I don't know why I thought you could sign-up to receive e-mail notifications when a post is made to the blog. This one doesn't work that way. I wish it did. That's another reason I've given serious consideration to changing blog-hoods. I'd like to move to a nicer street with Neighborhood Watch, where the folks living nearby keep an eye on your house and let you know when there's suspicious activity.

If you aren't being notified when a new post is made, what do you get for the trouble of becoming a "follower"? Perhaps the only thing you receive is the ability to make comments without having to show your Passport to Homeland Security each time. What do you think?

I'll try to leave a trail of bread crumbs so you can find your way back.

Sacred Places

 When you find them—or maybe it is when they find you—you know it. Following is a story that I found and saved some time ago.
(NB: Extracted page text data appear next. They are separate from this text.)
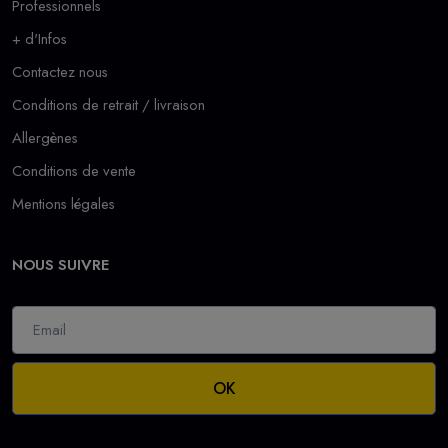
Professionnels
+ d'Infos
Contactez nous
Conditions de retrait / livraison
Allergènes
Conditions de vente
Mentions légales
NOUS SUIVRE
OK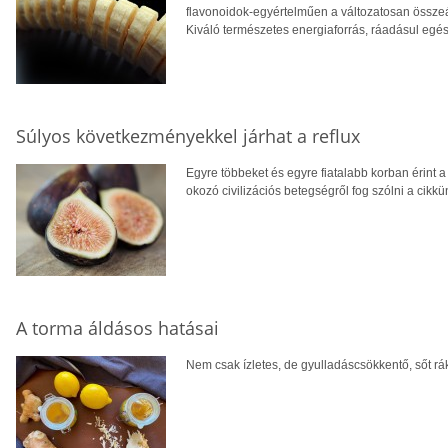
flavonoidok-egyértelműen a változatosan összeál
Kiváló természetes energiaforrás, ráadásul egés
Súlyos következményekkel járhat a reflux
Egyre többeket és egyre fiatalabb korban érint a
okozó civilizációs betegségről fog szólni a cikkü
A torma áldásos hatásai
Nem csak ízletes, de gyulladáscsökkentő, sőt rák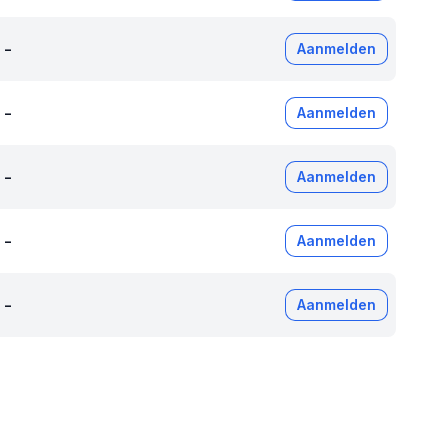
-
Aanmelden
-
Aanmelden
-
Aanmelden
-
Aanmelden
-
Aanmelden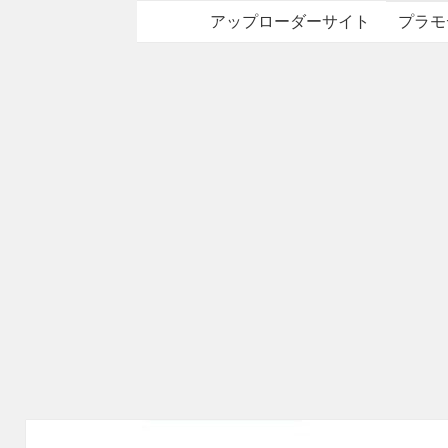
アップローダーサイト
プラモ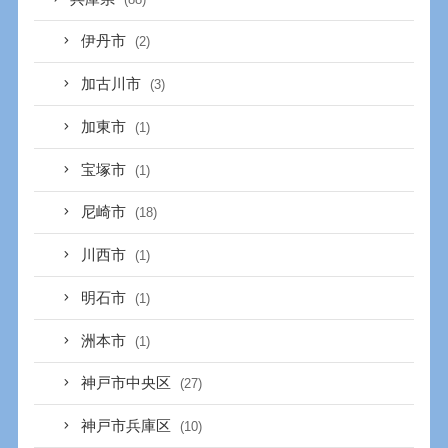
伊丹市
(2)
加古川市
(3)
加東市
(1)
宝塚市
(1)
尼崎市
(18)
川西市
(1)
明石市
(1)
洲本市
(1)
神戸市中央区
(27)
神戸市兵庫区
(10)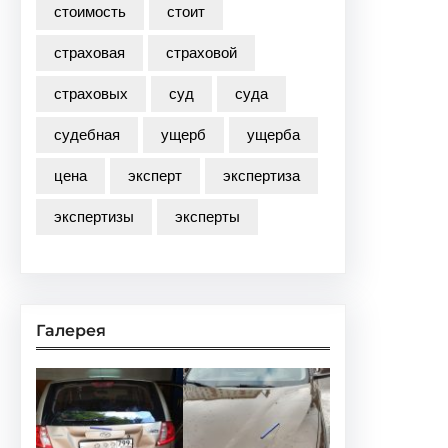
стоимость
стоит
страховая
страховой
страховых
суд
суда
судебная
ущерб
ущерба
цена
эксперт
экспертиза
экспертизы
эксперты
Галерея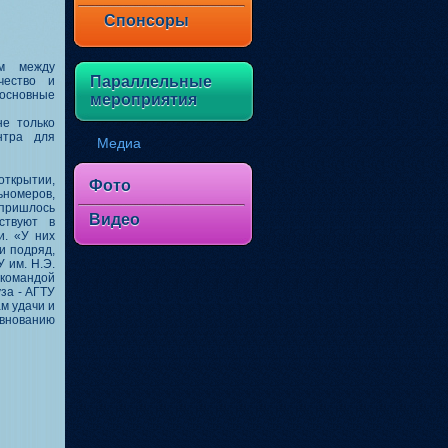
Спонсоры
ом между
Параллельные
чество и
основные
мероприятия
не только
нтра для
Медиа
открытии,
Фото
ьномеров,
пришлось
Видео
ствуют в
и. «У них
и подряд,
 им. Н.Э.
 командой
уза - АГТУ
ам удачи и
евнованию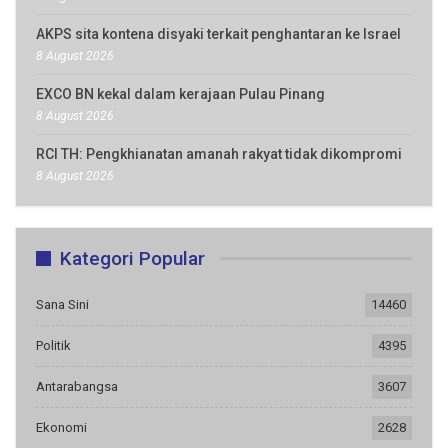
AKPS sita kontena disyaki terkait penghantaran ke Israel
8 August 2026
EXCO BN kekal dalam kerajaan Pulau Pinang
8 August 2026
RCI TH: Pengkhianatan amanah rakyat tidak dikompromi
8 August 2026
Kategori Popular
Sana Sini
14460
Politik
4395
Antarabangsa
3607
Ekonomi
2628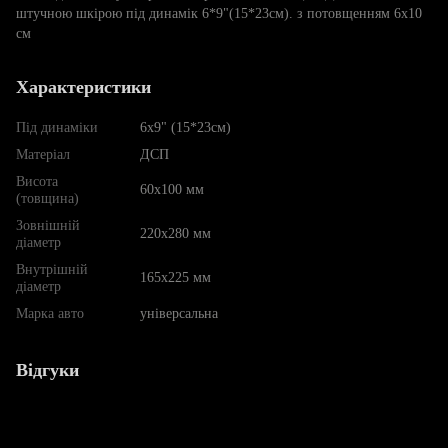
штучною шкірою під динамік 6*9"(15*23см). з потовщенням 6х10
см
Характеристики
Під динаміки
6x9" (15*23см)
Матеріал
ДСП
Висота
60х100 мм
(товщина)
Зовнішній
220х280 мм
діаметр
Внутрішній
165х225 мм
діаметр
Марка авто
універсальна
Відгуки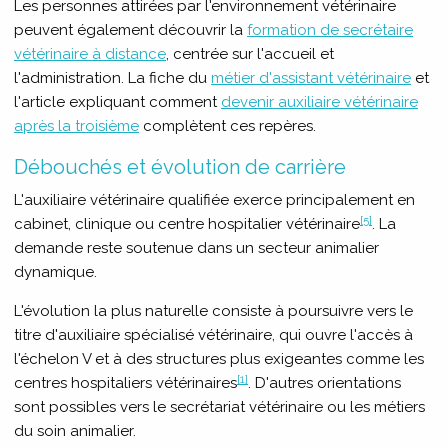
Les personnes attirées par l'environnement vétérinaire
peuvent également découvrir la
formation de secrétaire
vétérinaire à distance
, centrée sur l'accueil et
l'administration. La fiche du
métier d'assistant vétérinaire
et
l'article expliquant comment
devenir auxiliaire vétérinaire
après la troisième
complètent ces repères.
Débouchés et évolution de carrière
L'auxiliaire vétérinaire qualifiée exerce principalement en
[5]
cabinet, clinique ou centre hospitalier vétérinaire
. La
demande reste soutenue dans un secteur animalier
dynamique.
L'évolution la plus naturelle consiste à poursuivre vers le
titre d'auxiliaire spécialisé vétérinaire, qui ouvre l'accès à
l'échelon V et à des structures plus exigeantes comme les
[1]
centres hospitaliers vétérinaires
. D'autres orientations
sont possibles vers le secrétariat vétérinaire ou les métiers
du soin animalier.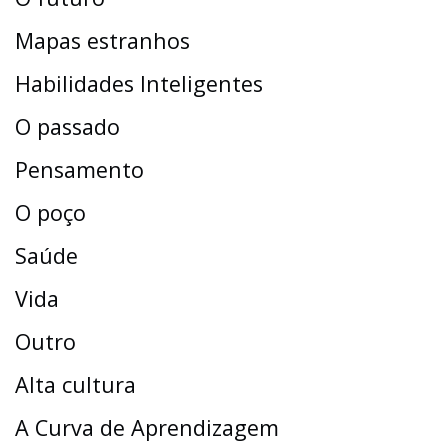
Mapas estranhos
Habilidades Inteligentes
O passado
Pensamento
O poço
Saúde
Vida
Outro
Alta cultura
A Curva de Aprendizagem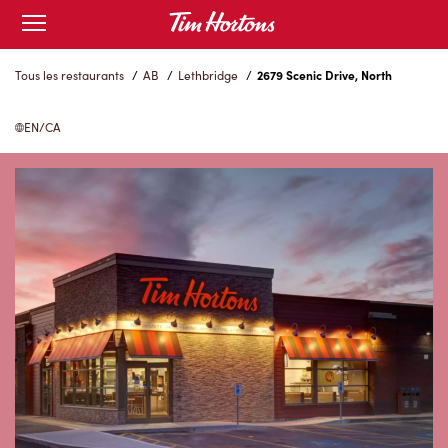
Skip
Open
to
mobile
menu
Content
Tous les restaurants
/
AB
/
Lethbridge
/
2679 Scenic Drive, North
EN/CA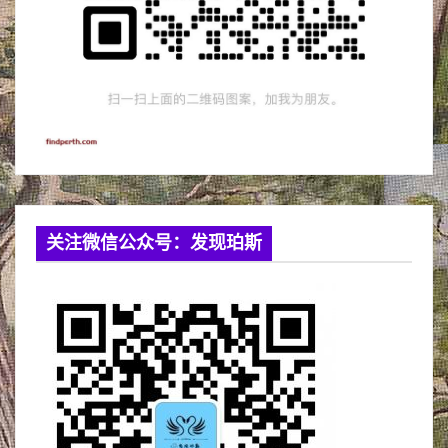
关注微信公众号：发现珀斯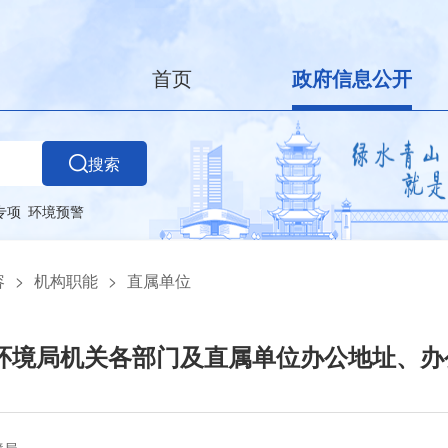
首页
政府信息公开
搜索
专项
环境预警
容
>
机构职能
>
直属单位
环境局机关各部门及直属单位办公地址、办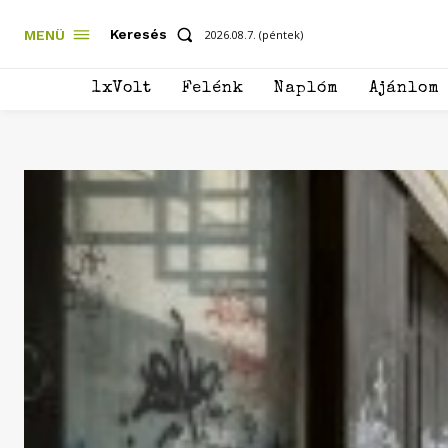
Keresés
MENÜ
2026.08.7. (péntek)
1xVolt
Felénk
Naplóm
Ajánlom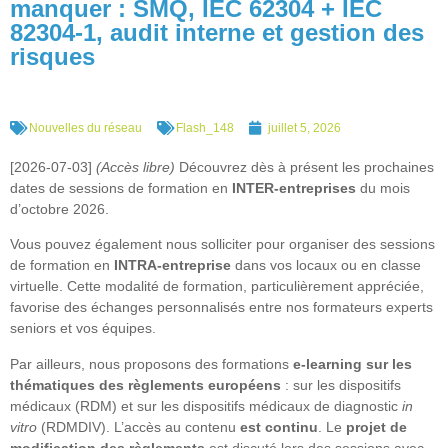
manquer : SMQ, IEC 62304 + IEC
82304-1, audit interne et gestion des
risques
Nouvelles du réseau
Flash_148
juillet 5, 2026
[2026-07-03]
(Accès libre)
Découvrez dès à présent les prochaines
dates de sessions de formation en
INTER-entreprises
du mois
d’octobre 2026.
Vous pouvez également nous solliciter pour organiser des sessions
de formation en
INTRA-entreprise
dans vos locaux ou en classe
virtuelle. Cette modalité de formation, particulièrement appréciée,
favorise des échanges personnalisés entre nos formateurs experts
seniors et vos équipes.
Par ailleurs, nous proposons des formations
e-learning sur les
thématiques des règlements européens
: sur les dispositifs
médicaux (RDM) et sur les dispositifs médicaux de diagnostic
in
vitro
(RDMDIV). L’accès au contenu
est continu
. Le
projet de
modification des règlements
est discuté lors des sessions avec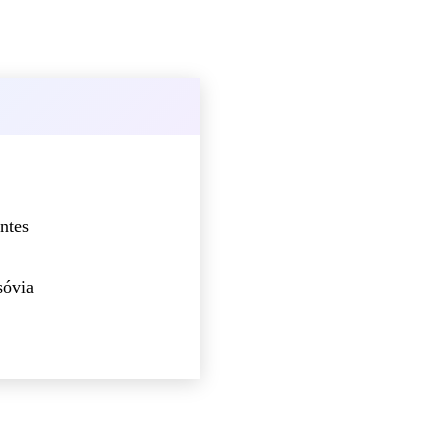
ntes
sóvia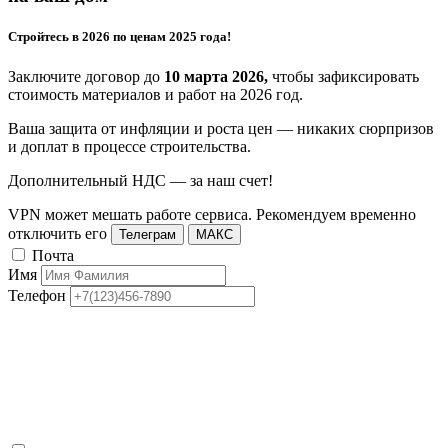
Стройтесь в 2026 по ценам 2025 года!
Заключите договор до
10 марта 2026,
чтобы зафиксировать
стоимость материалов и работ на 2026 год.
Ваша защита от инфляции и роста цен — никаких сюрпризов
и доплат в процессе строительства.
Дополнительный НДС — за наш счет!
VPN может мешать работе сервиса. Рекомендуем временно
отключить его
Телеграм
МАКС
Почта
Имя
Телефон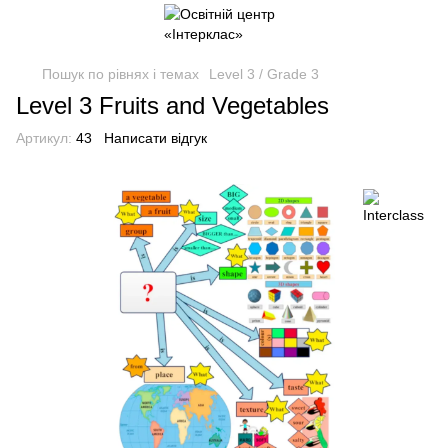
Пошук по рівнях і темах
Level 3 / Grade 3
Level 3 Fruits and Vegetables
Артикул:
43
Написати відгук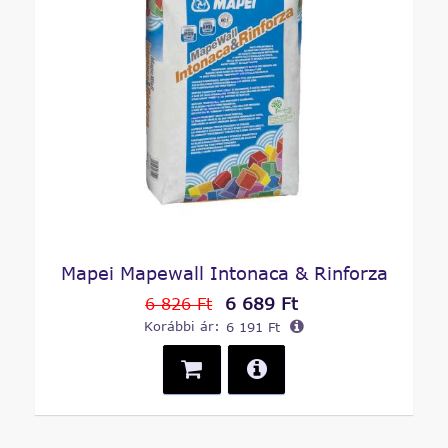
Mapei Mapewall Intonaca & Rinforza
6 689 Ft
6 826 Ft
Korábbi ár:
6 191 Ft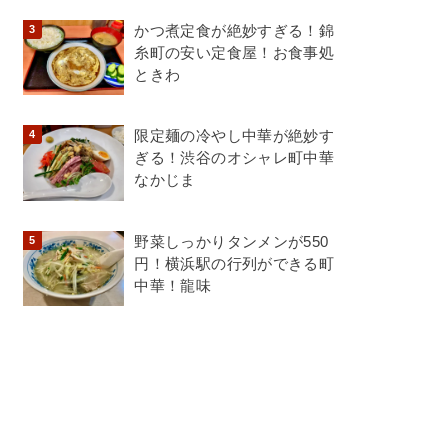
かつ煮定食が絶妙すぎる！錦
糸町の安い定食屋！お食事処
ときわ
限定麺の冷やし中華が絶妙す
ぎる！渋谷のオシャレ町中華
なかじま
野菜しっかりタンメンが550
円！横浜駅の行列ができる町
中華！龍味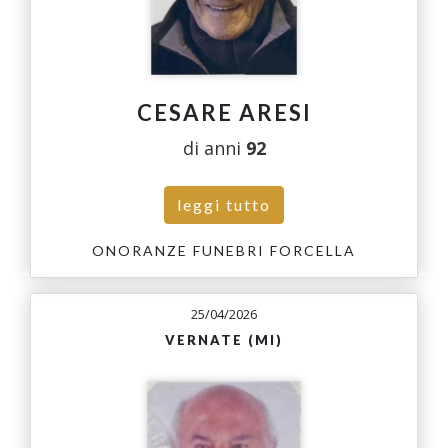
CESARE ARESI
di anni
92
leggi tutto
ONORANZE FUNEBRI FORCELLA
25/04/2026
VERNATE (MI)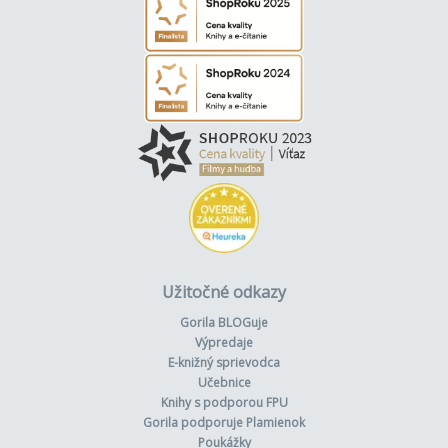
Užitočné odkazy
Gorila BLOGuje
Výpredaje
E-knižný sprievodca
Učebnice
Knihy s podporou FPU
Gorila podporuje Plamienok
Poukážky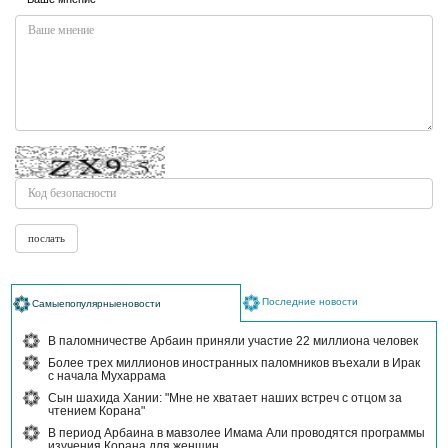
Последние новости
Самыепопулярныеновости
В паломничестве Арбаин приняли участие 22 миллиона человек
Более трех миллионов иностранных паломников въехали в Ирак
с начала Мухаррама
Сын шахида Хании: "Мне не хватает наших встреч с отцом за
чтением Корана"
В период Арбаина в мавзолее Имама Али проводятся программы
изучения Корана для женщин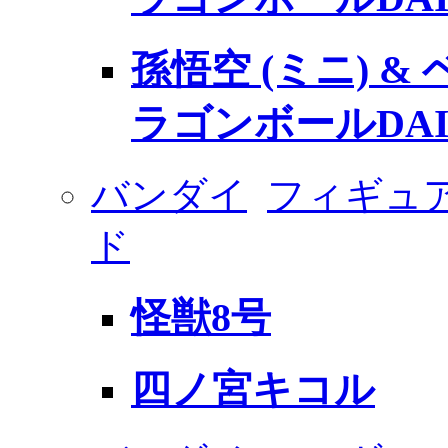
孫悟空 (ミニ) & 
ラゴンボールDAI
バンダイ
フィギュ
ド
怪獣8号
四ノ宮キコル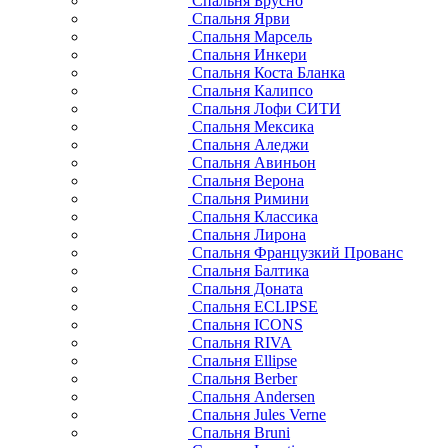
Спальня Брусно
Спальня Ярви
Спальня Марсель
Спальня Инкери
Спальня Коста Бланка
Спальня Калипсо
Спальня Лофи СИТИ
Спальня Мексика
Спальня Аледжи
Спальня Авиньон
Спальня Верона
Спальня Римини
Спальня Классика
Спальня Лирона
Спальня Французкий Прованс
Спальня Балтика
Спальня Доната
Спальня ECLIPSE
Спальня ICONS
Спальня RIVA
Спальня Ellipse
Спальня Berber
Спальня Andersen
Спальня Jules Verne
Спальня Bruni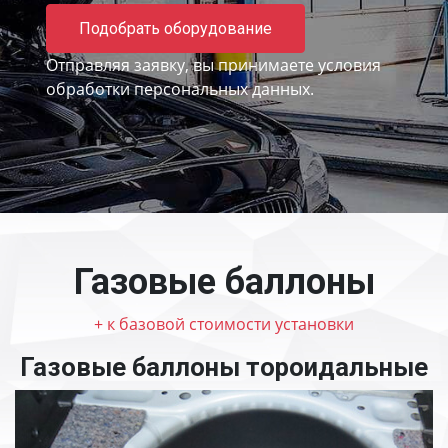
Подобрать оборудование
Отправляя заявку, вы принимаете
условия
обработки персональных данных.
Газовые баллоны
+ к базовой стоимости установки
Газовые баллоны тороидальные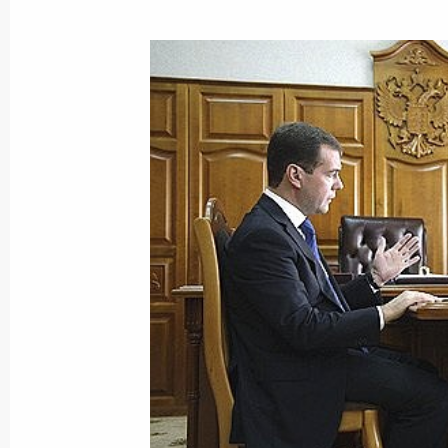
Дмитрий Медведев поздравил колле
художественного журнала «Мурзилк
первого номера
16 мая 2009 года, 11:00
15 мая 2009 года, пятница
Дмитрий Медведев направил приве
торжественного вечера, посвящённ
сезона Континентальной хоккейно
15 мая 2009 года, 19:00
Совещание с постоянными членами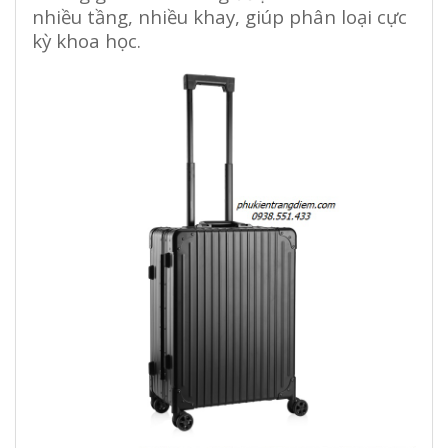
nhiều tầng, nhiều khay, giúp phân loại cực
kỳ khoa học.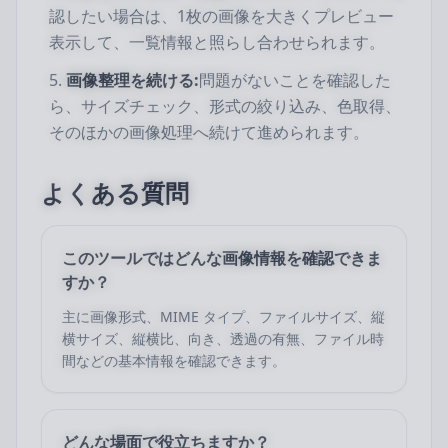
認したい場合は、1枚の画像を大きくプレビュー
表示して、一覧情報と照らし合わせられます。
画像整理を続ける:
問題がないことを確認した
ら、サイズチェック、形式の絞り込み、色取得、
そのほかの画像処理へ続けて進められます。
よくある質問
このツールではどんな画像情報を確認できま
すか？
主に画像形式、MIME タイプ、ファイルサイズ、縦
横サイズ、縦横比、向き、透過の有無、ファイル時
間などの基本情報を確認できます。
どんな場面で役立ちますか？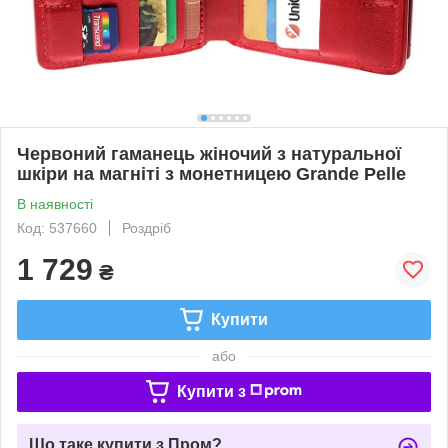
Червоний гаманець жіночий з натуральної
шкіри на магніті з монетницею Grande Pelle
В наявності
Код: 537660
Роздріб
1 729
₴
Купити
або
Купити з
Що таке купити з Пром?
It is not my story, and I am not sure of this version’s author:

 There is a wonderful Hasidic story about the child of a rabbi who used to wander in the woods. At first his father let him go, but over time he became concerned.  The woods were dangerous; who knew what could be lurking there?  He decided to discuss the matter with his son.  One day he took him aside and said, “You know, I have noticed that each day you go out into the woods.  I wonder, why do you go there?”
The boy answered his father, “I go there to find God.”
That is a very good thing,” the father replied gently.  “I am glad you are searching for God.  But, my child, don’t you know that God is the same everywhere?”
“Yes,” the boy answered, “but I am not.”       

NaCoMe is one of my sacred places. It is one of the places where I have found myself and others “being” in a different, sacred way. I cannot explain why this is so. I am not even sure I want to explain it. I would rather just experience it—revel in it on occasion.

I was there today, briefly. It was not long enough, and yet it was long enough. I wanted to stay, but I didn’t. Even though it was a brief stay and I am no longer there, I have been refreshed. I have renewed that NaCoMe-Space within.

May you recognize, return to, and revel in your sacred places this summer.